Effect of Fly Ash Fineness in Cement Replacement on the Compressive Behavior and Durability of Normal-Strength High-Volume Fly Ash Concrete ^†

Abstract

Concrete remains one of the most extensively utilized construction materials for buildings, bridges, and infrastructure. High-volume fly ash (HVFA) concrete has emerged as a sustainable choice to conventional mixtures, primarily due to its reduced cement demand and enhanced durability. Nevertheless, systematic investigations on the fineness fly ash contributions both for strength growth and durability performance of normal-strength HVFA concrete remain limited. The present study examines the effect of fly ash particle size, employed as a partial cement replacement, on the compressive strength and durability of normal-strength HVFA concrete. In this work, 50% of the cement by weight was substituted with fly ash of two fineness levels: passing sieve No. 200 and sieve No. 400. Twelve specimens were prepared for each mix variation, comprising compressive strength specimens (Ø15 cm × 30 cm) tested at 14, 28, and 56 days, as well as durability specimens assessed using the Rapid Chloride Penetration Test (RCPT) at 56 days. The results demonstrate that finer fly ash markedly improves compressive strength, with the highest value of 36.33 MPa recorded at 56 days for HVFA concrete comprising fly ash passing sieve No. 400. Regarding durability, increased fineness substantially reduced chloride ion ingress, as indicated by a decline in charge passed from 1845 coulombs in normal concrete to 987 coulombs in HVFA concrete with fly ash passing sieve No. 400, corresponding to a classification of very low chloride penetrability. These findings highlight the critical contribution of the fineness of fly ash in optimizing both mechanical performance and durability characteristics of HVFA concrete.

1. Introduction

Concrete is known as a major material in construction worldwide. Nearly all types of projects, including buildings, bridges, and other infrastructure, rely on concrete as a primary component. The elementary constituents of concrete consist of water, Portland cement, coarse and fine aggregates, and, when required, supplementary additives, each contributing distinct functions and effects. Among its properties, compressive strength is considered the most critical, as higher compressive strength generally correlates with improved overall performance. Several factors influence concrete strength, including the quality and proportion of constituent materials, the ratio of water to cement, aggregate gradation, maximum size of aggregate, production methods (mixing, placing, compaction, and curing), and the age of the concrete [1].

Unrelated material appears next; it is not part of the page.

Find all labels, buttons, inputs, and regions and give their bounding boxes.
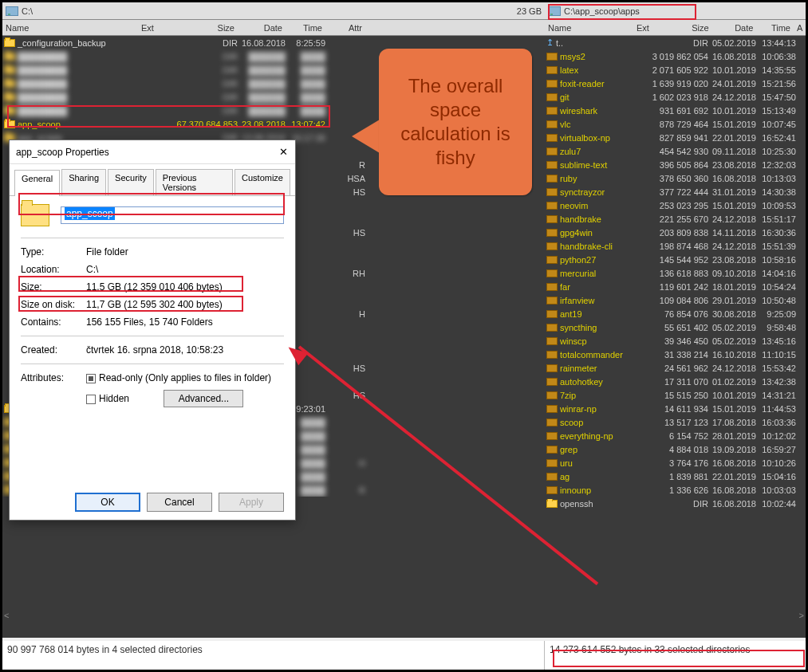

The main reason why concrete is used worldwide is because it has high compressive strength. Many efforts have been made to attain the higher compressive strength of concrete, one of which is by adding waste pozzolanic materials to the concrete mixture. An example of pozzolanic waste that can be added to the concrete composition is fly ash.

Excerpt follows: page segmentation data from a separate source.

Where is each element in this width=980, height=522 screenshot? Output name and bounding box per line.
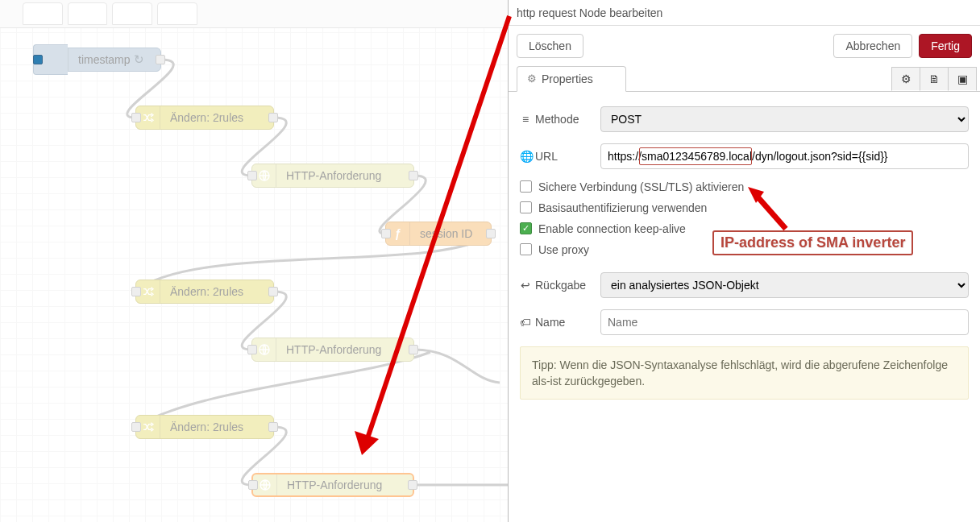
basicauth-checkbox-label: Basisauthentifizierung verwenden (538, 201, 707, 214)
properties-tab[interactable]: ⚙ Properties (517, 66, 626, 92)
method-select[interactable]: POST (600, 106, 969, 132)
node-label: HTTP-Anforderung (276, 343, 391, 356)
node-function-sessionid[interactable]: ƒ session ID (385, 222, 492, 246)
annotation-ip-label: IP-address of SMA inverter (712, 230, 913, 255)
proxy-checkbox[interactable] (520, 243, 532, 255)
docs-tab-icon[interactable]: 🗎 (920, 67, 949, 91)
settings-tab-icon[interactable]: ⚙ (891, 67, 920, 91)
node-http-request[interactable]: HTTP-Anforderung (251, 338, 414, 362)
return-label: ↩Rückgabe (520, 279, 600, 292)
tls-checkbox-label: Sichere Verbindung (SSL/TLS) aktivieren (538, 180, 744, 193)
return-select[interactable]: ein analysiertes JSON-Objekt (600, 272, 969, 298)
tls-checkbox[interactable] (520, 180, 532, 193)
flow-tab[interactable] (23, 2, 63, 25)
node-label: timestamp (78, 53, 131, 66)
tip-box: Tipp: Wenn die JSON-Syntaxanalyse fehlsc… (520, 346, 969, 400)
globe-icon: 🌐 (520, 150, 531, 163)
delete-button[interactable]: Löschen (517, 34, 583, 58)
node-change[interactable]: Ändern: 2rules (135, 106, 274, 130)
node-label: session ID (410, 227, 482, 240)
list-icon: ≡ (520, 113, 531, 126)
wires (0, 0, 508, 522)
name-label: 🏷Name (520, 316, 600, 329)
edit-panel: http request Node bearbeiten Löschen Abb… (508, 0, 980, 522)
method-label: ≡Methode (520, 113, 600, 126)
url-label: 🌐URL (520, 150, 600, 163)
return-icon: ↩ (520, 279, 531, 292)
node-label: Ändern: 2rules (160, 285, 253, 298)
node-label: HTTP-Anforderung (276, 169, 391, 182)
node-label: Ändern: 2rules (160, 420, 253, 433)
node-label: Ändern: 2rules (160, 111, 253, 124)
node-http-request-selected[interactable]: HTTP-Anforderung (251, 473, 414, 497)
square-icon: ▣ (957, 72, 968, 85)
flow-tab[interactable] (68, 2, 108, 25)
properties-tab-label: Properties (542, 72, 593, 85)
inject-deploy-marker (33, 55, 43, 64)
appearance-tab-icon[interactable]: ▣ (949, 67, 977, 91)
file-icon: 🗎 (928, 72, 940, 85)
node-change[interactable]: Ändern: 2rules (135, 415, 274, 439)
proxy-checkbox-label: Use proxy (538, 243, 589, 256)
gear-icon: ⚙ (901, 72, 911, 85)
repeat-icon: ↻ (134, 52, 144, 66)
node-label: HTTP-Anforderung (277, 478, 392, 491)
tag-icon: 🏷 (520, 316, 531, 329)
name-input[interactable] (600, 309, 969, 335)
node-http-request[interactable]: HTTP-Anforderung (251, 164, 414, 188)
basicauth-checkbox[interactable] (520, 201, 532, 213)
node-inject-timestamp[interactable]: ➡ timestamp↻ (44, 48, 161, 72)
done-button[interactable]: Fertig (919, 34, 972, 58)
gear-icon: ⚙ (527, 72, 537, 85)
flow-tabstrip (0, 0, 508, 28)
panel-title: http request Node bearbeiten (509, 0, 980, 26)
flow-canvas[interactable]: ➡ timestamp↻ Ändern: 2rules HTTP-Anforde… (0, 0, 508, 522)
flow-tab[interactable] (112, 2, 152, 25)
node-change[interactable]: Ändern: 2rules (135, 280, 274, 304)
keepalive-checkbox[interactable] (520, 222, 532, 234)
keepalive-checkbox-label: Enable connection keep-alive (538, 222, 686, 235)
cancel-button[interactable]: Abbrechen (833, 34, 912, 58)
flow-tab[interactable] (157, 2, 197, 25)
url-input[interactable] (600, 143, 969, 169)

Fly ash is collected from the boiler chamber as fine particulate matter released as a by-product of coal combustion, and it has been widely applied as a partial replacement material in concrete. Based on chemical composition and source, fly ash can be generally categorized into three types: Class C Fly ash, containing more than 10% CaO and typically derived from sub-bituminous or lignite coal; Class F, with less than 10% CaO originating from bituminous or anthracite coal; and Class N, referring to natural pozzolans or combustion residues such as diatomaceous earth, opaline chert and shales, tuff, and volcanic ash [2].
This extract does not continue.